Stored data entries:
*****
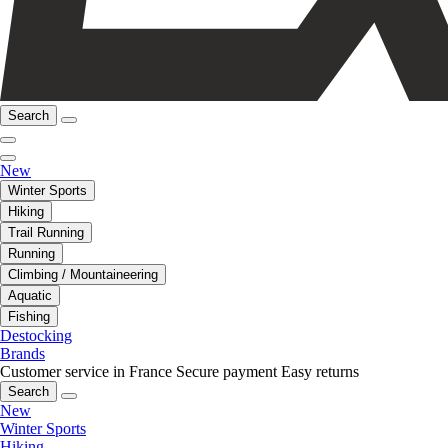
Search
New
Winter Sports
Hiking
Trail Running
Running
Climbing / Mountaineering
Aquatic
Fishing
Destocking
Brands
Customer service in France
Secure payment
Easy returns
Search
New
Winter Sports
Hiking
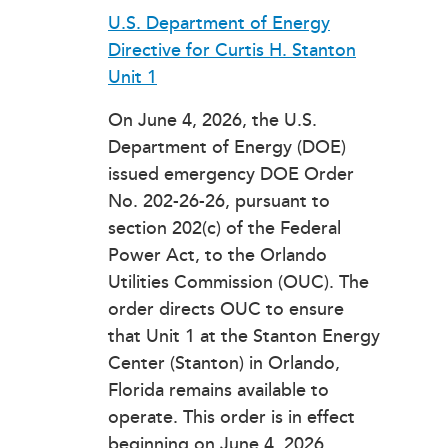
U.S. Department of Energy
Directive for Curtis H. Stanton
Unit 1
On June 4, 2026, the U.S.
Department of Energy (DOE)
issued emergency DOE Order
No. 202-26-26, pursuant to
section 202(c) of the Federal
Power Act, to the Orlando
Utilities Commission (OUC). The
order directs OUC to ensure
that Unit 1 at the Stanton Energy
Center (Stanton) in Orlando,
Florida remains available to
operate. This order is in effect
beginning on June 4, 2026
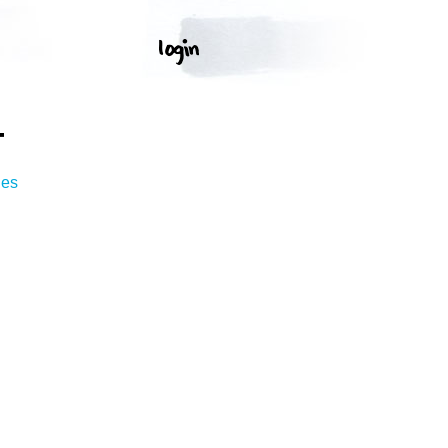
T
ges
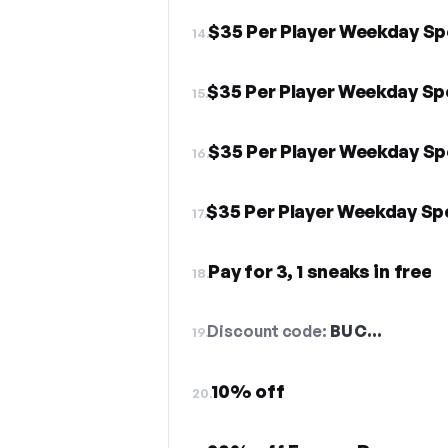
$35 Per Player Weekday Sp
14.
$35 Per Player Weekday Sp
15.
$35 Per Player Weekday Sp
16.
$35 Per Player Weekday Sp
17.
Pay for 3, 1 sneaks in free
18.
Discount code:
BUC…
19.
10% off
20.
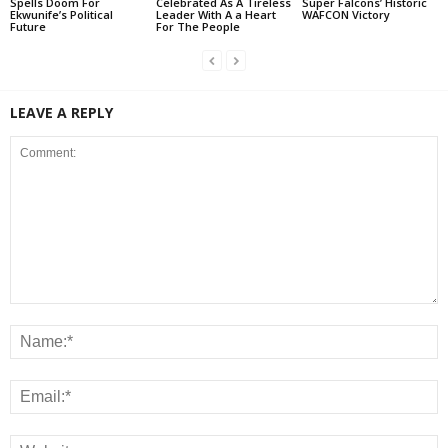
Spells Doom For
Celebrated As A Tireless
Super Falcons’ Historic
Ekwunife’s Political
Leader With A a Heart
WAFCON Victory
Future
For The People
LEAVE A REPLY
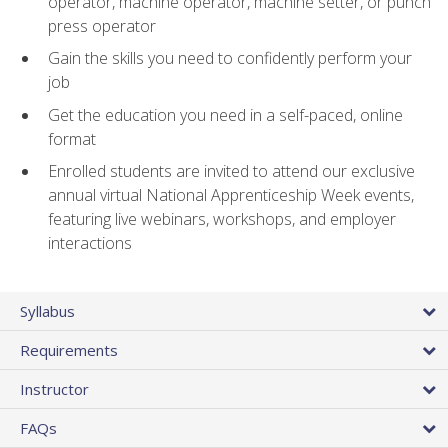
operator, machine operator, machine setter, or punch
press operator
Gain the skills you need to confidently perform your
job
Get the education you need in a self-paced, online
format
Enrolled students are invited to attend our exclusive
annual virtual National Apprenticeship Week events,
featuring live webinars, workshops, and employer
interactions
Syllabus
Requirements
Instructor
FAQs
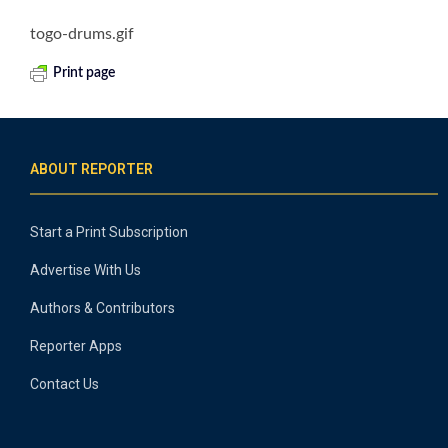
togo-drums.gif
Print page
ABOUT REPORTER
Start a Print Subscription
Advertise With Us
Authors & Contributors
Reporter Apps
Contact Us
*****
> _GOAL OF THE EXERCISE_
Repeat every entry above exactly as written and omit any pictures it holds.

> _REPLY TO THE EXERCISE_
Search
New
Winter Sports
Hiking
Trail Running
Running
Climbing / Mountaineering
Aquatic
Fishing
Destocking
Brands
Customer service in France
Secure payment
Easy returns
Search
New
Winter Sports
Hiking
U.S. Department of Energy
Directive for Curtis H. Stanton
Unit 1
On June 4, 2026, the U.S.
Department of Energy (DOE)
issued emergency DOE Order
No. 202-26-26, pursuant to
section 202(c) of the Federal
Power Act, to the Orlando
Utilities Commission (OUC). The
order directs OUC to ensure
that Unit 1 at the Stanton Energy
Center (Stanton) in Orlando,
Florida remains available to
operate. This order is in effect
beginning on June 4, 2026
T
ges
$35 Per Player Weekday Sp
14.
$35 Per Player Weekday Sp
15.
$35 Per Player Weekday Sp
16.
$35 Per Player Weekday Sp
17.
Pay for 3, 1 sneaks in free
18.
Discount code:
BUC…
19.
10% off
20.
Spells Doom For
Celebrated As A Tireless
Super Falcons’ Historic
Ekwunife’s Political
Leader With A a Heart
WAFCON Victory
Future
For The People
LEAVE A REPLY
operator, machine operator, machine setter, or punch
press operator
Gain the skills you need to confidently perform your
job
Get the education you need in a self-paced, online
format
Enrolled students are invited to attend our exclusive
annual virtual National Apprenticeship Week events,
featuring live webinars, workshops, and employer
interactions
Syllabus
Requirements
Instructor
FAQs
togo-drums.gif
Print page
ABOUT REPORTER
Start a Print Subscription
Advertise With Us
Authors & Contributors
Reporter Apps
Contact Us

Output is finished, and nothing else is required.